The London Court of International Arbitration gave a verdict in favour of PSO which had reduced payments to Gunvor due to overcharged shipments.
PSO was awarded $14.6 million, as well as other costs as per the contract on October 8, 2022, for the case initiated by Gunvor in January 2021.
According to details, PSO continued making excess payments to Gunvor on account of port charges for four and half years. Later, it was pointed out by the Pakistan LNG Limited (PLL) management that Gunvor was receiving excess payments from the state-owned oil company.
Subsequently, a legal opinion was sought from an international firm that had assisted the Pakistani firms in finalising the LNG supplies agreement with Gunvor.
Promptly after the availability of the final port charges, PLL notified Gunvor on November 9, 2018, of its concerns regarding the calculations applied by the international commodity trading company in the provisional invoices.
PLL had reached out to Gunvor again, on August 10, 2020, intending to resolve the issue.

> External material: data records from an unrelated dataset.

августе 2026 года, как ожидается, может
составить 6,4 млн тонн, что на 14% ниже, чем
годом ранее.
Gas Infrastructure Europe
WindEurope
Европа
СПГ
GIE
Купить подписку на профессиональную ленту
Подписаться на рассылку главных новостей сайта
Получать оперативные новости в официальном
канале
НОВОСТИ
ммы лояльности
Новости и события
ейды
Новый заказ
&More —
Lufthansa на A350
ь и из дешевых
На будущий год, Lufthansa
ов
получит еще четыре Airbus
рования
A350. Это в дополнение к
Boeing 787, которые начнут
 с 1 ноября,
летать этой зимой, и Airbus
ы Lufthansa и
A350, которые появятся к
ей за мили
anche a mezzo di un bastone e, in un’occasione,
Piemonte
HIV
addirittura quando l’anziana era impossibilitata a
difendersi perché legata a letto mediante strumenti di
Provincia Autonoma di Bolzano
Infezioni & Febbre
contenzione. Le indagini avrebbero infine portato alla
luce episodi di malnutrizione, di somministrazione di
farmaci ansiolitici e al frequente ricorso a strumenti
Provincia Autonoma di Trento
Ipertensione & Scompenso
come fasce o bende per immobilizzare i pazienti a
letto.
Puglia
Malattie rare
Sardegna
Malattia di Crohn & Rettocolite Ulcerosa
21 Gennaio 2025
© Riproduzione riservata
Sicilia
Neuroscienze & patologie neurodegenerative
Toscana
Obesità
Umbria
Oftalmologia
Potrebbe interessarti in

After PLL management had identified the excess payments received by Gunvor, PSO deducted the excess amount. Consequently, Gunvor filed a case against PSO in an international court.
PSO had a supply contract for five years with Gunvor that expired in December 2020. PLL has also a five-year agreement with Gunvor for LNG supply that expired in December 2021.
PSO officials didn’t immediately respond to a request for comment on the case.
Published in The Express Tribune, October 13th, 2022.